### Data for review
┄┄┄┄┄┄┄┄┄┄┄┄┄┄┄┄┄┄┄┄

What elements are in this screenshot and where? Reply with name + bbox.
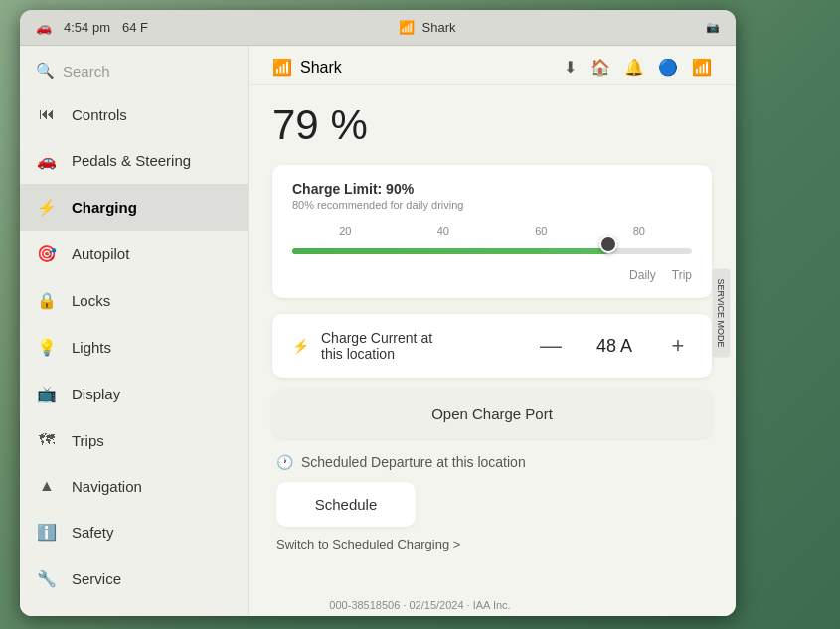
sidebar-item-service[interactable]: 🔧 Service — [20, 555, 248, 602]
daily-label[interactable]: Daily — [629, 268, 656, 282]
header-icons: ⬇ 🏠 🔔 🔵 📶 — [564, 58, 712, 77]
switch-to-scheduled-charging-link[interactable]: Switch to Scheduled Charging > — [276, 537, 708, 551]
slider-mode-buttons: Daily Trip — [292, 268, 692, 282]
locks-icon: 🔒 — [36, 291, 58, 310]
status-bar: 🚗 4:54 pm 64 F 📶 Shark 📷 — [20, 10, 736, 46]
watermark: 000-38518506 · 02/15/2024 · IAA Inc. — [329, 599, 510, 611]
trips-icon: 🗺 — [36, 431, 58, 449]
download-icon: ⬇ — [564, 58, 577, 77]
scheduled-departure-label: 🕐 Scheduled Departure at this location — [276, 454, 708, 470]
sidebar-item-label: Lights — [72, 339, 111, 356]
sidebar-item-navigation[interactable]: ▲ Navigation — [20, 463, 248, 509]
status-time: 4:54 pm — [64, 20, 110, 35]
search-icon: 🔍 — [36, 62, 55, 79]
open-charge-port-button[interactable]: Open Charge Port — [272, 390, 712, 438]
display-icon: 📺 — [36, 385, 58, 403]
search-label: Search — [63, 63, 110, 79]
switch-link-text: Switch to Scheduled Charging > — [276, 537, 460, 551]
sidebar-item-pedals[interactable]: 🚗 Pedals & Steering — [20, 137, 248, 184]
sidebar: 🔍 Search ⏮ Controls 🚗 Pedals & Steering … — [20, 46, 249, 616]
sidebar-item-lights[interactable]: 💡 Lights — [20, 324, 248, 371]
lights-icon: 💡 — [36, 338, 58, 357]
content-area: 📶 Shark ⬇ 🏠 🔔 🔵 📶 79 % Charge Limit: 90% — [249, 46, 736, 616]
slider-label-80: 80 — [633, 225, 645, 236]
sidebar-item-controls[interactable]: ⏮ Controls — [20, 91, 248, 137]
profile-name-label: Shark — [300, 59, 342, 77]
charging-content: 79 % Charge Limit: 90% 80% recommended f… — [249, 85, 736, 579]
sidebar-item-label: Service — [72, 570, 121, 587]
charge-increase-button[interactable]: + — [664, 333, 692, 359]
schedule-button-label: Schedule — [315, 496, 378, 513]
scheduled-departure-section: 🕐 Scheduled Departure at this location S… — [272, 454, 712, 551]
sidebar-item-label: Controls — [72, 106, 127, 123]
sidebar-item-trips[interactable]: 🗺 Trips — [20, 417, 248, 463]
slider-label-40: 40 — [437, 225, 449, 236]
sidebar-item-label: Charging — [72, 199, 137, 216]
charge-slider[interactable] — [292, 240, 692, 260]
main-layout: 🔍 Search ⏮ Controls 🚗 Pedals & Steering … — [20, 46, 736, 616]
slider-fill — [292, 248, 608, 254]
wifi-icon: 📶 — [399, 20, 415, 35]
slider-label-60: 60 — [535, 225, 547, 236]
slider-track — [292, 248, 692, 254]
search-bar[interactable]: 🔍 Search — [20, 54, 248, 91]
sidebar-item-label: Locks — [72, 292, 110, 309]
sidebar-item-charging[interactable]: ⚡ Charging — [20, 184, 248, 231]
charge-plug-icon: ⚡ — [292, 338, 309, 354]
status-car-name: Shark — [422, 20, 456, 35]
charging-icon: ⚡ — [36, 198, 58, 217]
safety-icon: ℹ️ — [36, 523, 58, 542]
charge-limit-sub: 80% recommended for daily driving — [292, 199, 692, 211]
charge-current-controls: — 48 A + — [537, 333, 692, 359]
charge-current-label: Charge Current atthis location — [321, 330, 432, 362]
content-header: 📶 Shark ⬇ 🏠 🔔 🔵 📶 — [249, 46, 736, 85]
bell-icon: 🔔 — [624, 58, 644, 77]
sidebar-item-locks[interactable]: 🔒 Locks — [20, 277, 248, 324]
sidebar-item-label: Pedals & Steering — [72, 152, 191, 169]
charge-current-value: 48 A — [585, 336, 644, 357]
scheduled-label-text: Scheduled Departure at this location — [301, 454, 526, 470]
status-right: 📷 — [706, 21, 720, 34]
sidebar-item-label: Safety — [72, 524, 114, 541]
service-mode-tab: SERVICE MODE — [713, 269, 731, 358]
pedals-icon: 🚗 — [36, 151, 58, 170]
battery-percent: 79 % — [272, 101, 712, 149]
sidebar-item-label: Autopilot — [72, 245, 129, 262]
camera-icon: 📷 — [706, 21, 720, 34]
controls-icon: ⏮ — [36, 105, 58, 123]
schedule-button[interactable]: Schedule — [276, 482, 416, 527]
charge-current-left: ⚡ Charge Current atthis location — [292, 330, 432, 362]
profile-name-container: 📶 Shark — [272, 58, 342, 77]
sidebar-item-safety[interactable]: ℹ️ Safety — [20, 509, 248, 555]
sidebar-item-display[interactable]: 📺 Display — [20, 371, 248, 417]
navigation-icon: ▲ — [36, 477, 58, 495]
signal-icon: 📶 — [692, 58, 712, 77]
sidebar-item-label: Display — [72, 386, 120, 402]
autopilot-icon: 🎯 — [36, 244, 58, 263]
charge-limit-card: Charge Limit: 90% 80% recommended for da… — [272, 165, 712, 298]
service-icon: 🔧 — [36, 569, 58, 588]
status-temp: 64 F — [122, 20, 148, 35]
charge-decrease-button[interactable]: — — [537, 333, 565, 359]
sidebar-item-label: Navigation — [72, 478, 142, 495]
status-center: 📶 Shark — [399, 20, 456, 35]
bluetooth-icon: 🔵 — [658, 58, 678, 77]
watermark-text: 000-38518506 · 02/15/2024 · IAA Inc. — [329, 599, 510, 611]
car-icon: 🚗 — [36, 20, 52, 35]
service-mode-label: SERVICE MODE — [717, 279, 727, 348]
slider-thumb[interactable] — [599, 236, 617, 253]
slider-labels: 20 40 60 80 — [292, 225, 692, 236]
slider-label-20: 20 — [339, 225, 351, 236]
tablet-screen: 🚗 4:54 pm 64 F 📶 Shark 📷 🔍 Search ⏮ Cont… — [20, 10, 736, 616]
status-left: 🚗 4:54 pm 64 F — [36, 20, 148, 35]
charge-current-card: ⚡ Charge Current atthis location — 48 A … — [272, 314, 712, 378]
wifi-profile-icon: 📶 — [272, 58, 292, 77]
home-icon: 🏠 — [590, 58, 610, 77]
trip-label[interactable]: Trip — [672, 268, 692, 282]
sidebar-item-autopilot[interactable]: 🎯 Autopilot — [20, 231, 248, 277]
sidebar-item-label: Trips — [72, 432, 104, 449]
open-charge-port-label: Open Charge Port — [431, 405, 553, 422]
charge-limit-label: Charge Limit: 90% — [292, 181, 692, 197]
clock-icon: 🕐 — [276, 454, 293, 470]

┄┄┄┄┄┄┄┄┄┄┄┄┄┄┄┄┄┄┄┄

### Work instructions
The count of lines above that contain "header" is all that should be given.

### Solution
2